Alexander J. Allison, The Prodigal, Civil Coping Mechanisms, 2013.
Extract
alexanderallison.blogspot.com/
Martin is twenty-one, an age not worth lying about. He’s been happily doing nothing, claiming to be a professional online Poker player. But now, he’s facing a life away from the corrupting influence of overwhelming privilege.
In lean, distinct prose, punctuated with unpredictable typography, Alexander J. Allison’s first novel is a humorous, sharp and fresh look at the things that make living better than dying. Or not, whatever.

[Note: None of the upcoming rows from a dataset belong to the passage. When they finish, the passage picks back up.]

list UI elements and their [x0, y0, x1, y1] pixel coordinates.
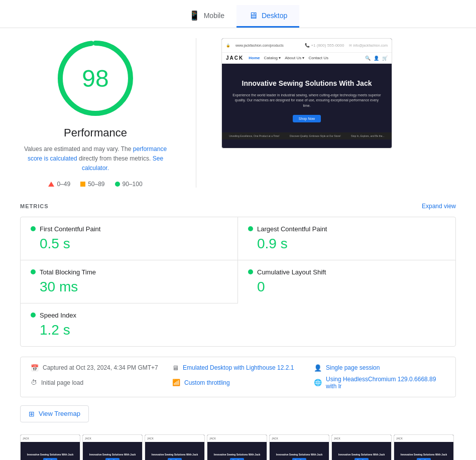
fcp-value: 0.5 s [31, 236, 227, 252]
preview-hero: Innovative Sewing Solutions With Jack Ex… [222, 64, 392, 132]
lcp-dot [248, 226, 253, 231]
list-item[interactable]: JACK Innovative Sewing Solutions With Ja… [145, 434, 205, 460]
monitor-icon: 🖥 [172, 364, 179, 372]
thumb-header-2: JACK [145, 435, 204, 442]
cls-value: 0 [248, 279, 445, 295]
info-session: 👤 Single page session [314, 364, 445, 372]
tab-mobile-label: Mobile [204, 12, 224, 20]
metrics-header: METRICS Expand view [20, 203, 456, 210]
tbt-name: Total Blocking Time [40, 268, 96, 276]
legend-good: 90–100 [115, 181, 143, 188]
cls-dot [248, 269, 253, 274]
globe-icon: 🌐 [314, 379, 322, 386]
main-content: 98 Performance Values are estimated and … [0, 28, 476, 460]
score-value: 98 [82, 65, 108, 92]
screenshot-preview: 🔒 www.jackfashion.com/products 📞 +1 (800… [221, 38, 392, 148]
info-section: 📅 Captured at Oct 23, 2024, 4:34 PM GMT+… [20, 357, 456, 397]
tab-mobile[interactable]: 📱 Mobile [177, 5, 236, 28]
metrics-grid: First Contentful Paint 0.5 s Largest Con… [20, 217, 456, 347]
legend-triangle-icon [48, 182, 54, 187]
info-initial-load: ⏱ Initial page load [31, 376, 162, 390]
thumb-header-6: JACK [394, 435, 453, 442]
metric-tbt: Total Blocking Time 30 ms [21, 260, 238, 303]
lcp-name: Largest Contentful Paint [257, 225, 327, 233]
preview-hero-title: Innovative Sewing Solutions With Jack [232, 79, 382, 89]
preview-brand: JACK [226, 55, 244, 61]
metric-cls: Cumulative Layout Shift 0 [238, 260, 455, 303]
si-value: 1.2 s [31, 322, 228, 338]
metric-si: Speed Index 1.2 s [21, 303, 238, 346]
legend-dot-icon [115, 182, 120, 187]
info-throttling: 📶 Custom throttling [172, 376, 304, 390]
thumb-header-3: JACK [207, 435, 267, 442]
thumbnails-row: JACK Innovative Sewing Solutions With Ja… [20, 430, 456, 460]
thumb-header-1: JACK [83, 435, 142, 442]
legend-square-icon [80, 182, 85, 187]
tab-desktop[interactable]: 🖥 Desktop [236, 5, 299, 28]
metric-fcp: First Contentful Paint 0.5 s [21, 217, 238, 260]
preview-nav-links: Home Catalog ▾ About Us ▾ Contact Us [249, 56, 328, 60]
score-left: 98 Performance Values are estimated and … [20, 38, 171, 188]
legend: 0–49 50–89 90–100 [48, 181, 142, 188]
mobile-icon: 📱 [189, 10, 200, 21]
info-chromium: 🌐 Using HeadlessChromium 129.0.6668.89 w… [314, 376, 445, 390]
fcp-dot [31, 226, 36, 231]
metrics-label: METRICS [20, 203, 49, 209]
expand-view-link[interactable]: Expand view [422, 203, 456, 210]
timer-icon: ⏱ [31, 379, 37, 386]
list-item[interactable]: JACK Innovative Sewing Solutions With Ja… [82, 434, 143, 460]
custom-throttling-link[interactable]: Custom throttling [184, 379, 230, 386]
user-icon: 👤 [314, 364, 322, 372]
si-dot [31, 313, 36, 318]
tab-desktop-label: Desktop [262, 12, 287, 20]
tbt-dot [31, 269, 36, 274]
desktop-icon: 🖥 [249, 11, 258, 21]
score-note: Values are estimated and may vary. The p… [20, 144, 171, 174]
preview-navbar: 🔒 www.jackfashion.com/products 📞 +1 (800… [222, 39, 392, 53]
info-captured: 📅 Captured at Oct 23, 2024, 4:34 PM GMT+… [31, 364, 162, 372]
legend-poor: 0–49 [48, 181, 70, 188]
treemap-label: View Treemap [39, 410, 80, 417]
list-item[interactable]: JACK Innovative Sewing Solutions With Ja… [331, 434, 392, 460]
tbt-value: 30 ms [31, 279, 227, 295]
treemap-icon: ⊞ [29, 410, 35, 418]
tabs-bar: 📱 Mobile 🖥 Desktop [0, 0, 476, 28]
info-emulated: 🖥 Emulated Desktop with Lighthouse 12.2.… [172, 364, 304, 372]
calendar-icon: 📅 [31, 364, 39, 372]
thumb-header-4: JACK [270, 435, 329, 442]
list-item[interactable]: JACK Innovative Sewing Solutions With Ja… [20, 434, 80, 460]
preview-shop-now-button: Shop Now [293, 115, 321, 122]
view-treemap-button[interactable]: ⊞ View Treemap [20, 405, 89, 422]
preview-hero-desc: Experience the world leader in industria… [232, 93, 382, 109]
fcp-name: First Contentful Paint [40, 225, 100, 233]
legend-medium: 50–89 [80, 181, 104, 188]
lcp-value: 0.9 s [248, 236, 445, 252]
chromium-link[interactable]: Using HeadlessChromium 129.0.6668.89 wit… [326, 376, 445, 390]
list-item[interactable]: JACK Innovative Sewing Solutions With Ja… [269, 434, 329, 460]
list-item[interactable]: JACK Innovative Sewing Solutions With Ja… [394, 434, 454, 460]
cls-name: Cumulative Layout Shift [257, 268, 326, 276]
thumb-header-0: JACK [21, 435, 80, 442]
list-item[interactable]: JACK Innovative Sewing Solutions With Ja… [207, 434, 267, 460]
si-name: Speed Index [40, 312, 76, 319]
metric-lcp: Largest Contentful Paint 0.9 s [238, 217, 455, 260]
thumb-header-5: JACK [332, 435, 391, 442]
divider-vertical [196, 38, 196, 188]
emulated-desktop-link[interactable]: Emulated Desktop with Lighthouse 12.2.1 [183, 364, 294, 371]
score-section: 98 Performance Values are estimated and … [20, 38, 456, 188]
wifi-icon: 📶 [172, 379, 180, 386]
single-page-session-link[interactable]: Single page session [326, 364, 380, 371]
preview-footer: Unveiling Excellence, One Product at a T… [222, 132, 392, 139]
score-label: Performance [64, 126, 127, 139]
score-circle: 98 [55, 38, 136, 118]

“Strange and stark and nakedly truthful. Painful as losing money; funny as realizing it wasn’t yours.”
–Jonathan Trigell
- Frank Hinton
“Alexander J. Allison is yet another example of why The American Revolution was a stupid ass idea. Who would ever want to break away from a country with writers like this? Allison’s The Prodigal is the type of book that makes you want to pick your own porn star name as long as your porn star name is HELL YEAH. Allison is the type of guy who understands we’re all snakes with alligators inside of us. We bust and burst and blow apart. We eat ourselves to death.” –Scott McClanahan
Alexander Allison shows up in all the right places. Timing appears to
be a certain knack of Alexander’s. Maybe it is an English thing the
dedication to punctuality. I’m not sure. 2011 changed a lot in Mr.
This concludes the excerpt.